I have tried in "Foraker's Folly" to show what the Michigan pine belt would have been like if fire had never gone through after the first pine was taken off. It is not too late yet. There are millions of acres that will grow pine in the Lake states if they are given a chance, and although I have localized my story in Michigan, it might as well have been placed in any other state that has been largely cut over; the problem is universal; it should strike home to every one of us.

MR. TITUS'S earliest impressions were of the things that have to do with lumber, for he was born in Traverse City, Michigan (1888), and in childhood he used to sit at a window watching a seemingly endless procession of logs go by.

I was too young to realize that the incredible had happened: that the pine was gone, that there was at last a market for hardwood. The Big Mill was running. I can still see its great burner, the tip a glowing nipple against the winter sky, with the wind from Grand Traverse Bay sending out its spark-hung streamer of smoke. All winter the logs came into town; all summer the schooners stood up the bay to await their place at the docks and be loaded with sweet-smelling lumber and nosed away from the wharves by the Mary MacLean and lift their sails and be gone. And then the Big Mill went and the town commenced to talk of potatoes instead of lumber. The wood-working factories moved their camps farther away and fewer sleigh loads of logs came into town; the railroads yanked endless trains of hardwood to the sidings along the rollways on Boardman Lake, and when the old houses were rebuilt and carpenters ripped off white-pine shingles and looked at the great, pegged sills, they shook their heads and said that such stuff couldn't be found nowadays.

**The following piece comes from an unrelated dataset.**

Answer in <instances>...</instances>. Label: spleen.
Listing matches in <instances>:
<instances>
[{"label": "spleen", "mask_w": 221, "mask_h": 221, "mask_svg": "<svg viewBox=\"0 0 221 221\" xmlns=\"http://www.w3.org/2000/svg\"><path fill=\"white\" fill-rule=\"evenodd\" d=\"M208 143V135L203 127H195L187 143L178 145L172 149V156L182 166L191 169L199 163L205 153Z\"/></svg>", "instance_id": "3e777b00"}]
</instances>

THE author went to university, began writing fiction, then the war and two years away from the section where he had spent his boyhood.

I became very hungry (he continues) for this country during those months of slogging around and waiting to get across or somewhere. I used to dream about the plains: about the Boardman River country, about the upper Manistee, about the Au Sable, Big Creek and the other places I liked. It was in April, 1918, that I made my first trip to the Manistee River after that absence. We crossed Grayling Bridge and swung up-stream through what had been a most delightful forest of jack-pine, one of the spots I could see whenever I closed my eyes and listened to Corporal Potash snore beside me. The trees were not there! They had been cut for pulpwood; their tops littered the ground, drying out, making acres of explosive material!

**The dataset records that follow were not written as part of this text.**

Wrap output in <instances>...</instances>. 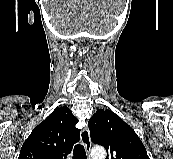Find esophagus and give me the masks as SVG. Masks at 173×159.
Wrapping results in <instances>:
<instances>
[{"mask_svg": "<svg viewBox=\"0 0 173 159\" xmlns=\"http://www.w3.org/2000/svg\"><path fill=\"white\" fill-rule=\"evenodd\" d=\"M81 143L84 145L85 150L87 153L91 150V139H90V132L88 127H85L80 134Z\"/></svg>", "mask_w": 173, "mask_h": 159, "instance_id": "obj_1", "label": "esophagus"}]
</instances>
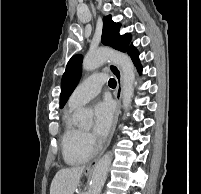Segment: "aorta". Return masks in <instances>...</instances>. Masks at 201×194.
<instances>
[{"instance_id":"obj_1","label":"aorta","mask_w":201,"mask_h":194,"mask_svg":"<svg viewBox=\"0 0 201 194\" xmlns=\"http://www.w3.org/2000/svg\"><path fill=\"white\" fill-rule=\"evenodd\" d=\"M107 61L116 63L122 70V100L123 107L127 110L134 95L135 81L134 65L128 55L112 50L110 48H99L86 54L83 59L82 67L85 71H93ZM92 117V112L87 109H81L76 114L78 123L84 127L91 125ZM111 161L112 153L107 152L97 162L91 180V194H101L111 165Z\"/></svg>"}]
</instances>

We stopped the car and damned the men who had ravished that stand of young timber, and that afternoon we saw a doe, swimming frantically down-stream, and far off in the swamp heard the voice of a hound. "They're taking off what trees are left and they're dogging our deer," I said. "What are we, who love to be among trees and animals, going to do?"

HIS indignation was mounting and it wasn't long before Mr. Titus decided to write a novel with reforestation the purpose.

I brushed around in our state forests (he continues), and saw the wonders that have been worked by just keeping fires out and giving trees a chance to rear their families. I saw artificial reproduction working out, and a great many other things. I took my problem to lumber barons; to lumberjacks; to Professor Roth, head of the Forestry Department in our state university; to biological survey men; to ornithologists; to community boomers. I found that it tied up with the problem of keeping farmers off poor land, of making every acre work, but making it work in a way that will show a profit. Twice I started this novel and gave up, because with every fact I learned, an appreciation of my own ignorance became greater; but in December I felt that I had enough to go on, so I whaled out the first chapters and managed to finish the actual writing in a little over four months. That's how it all came about: because I saw my playground going.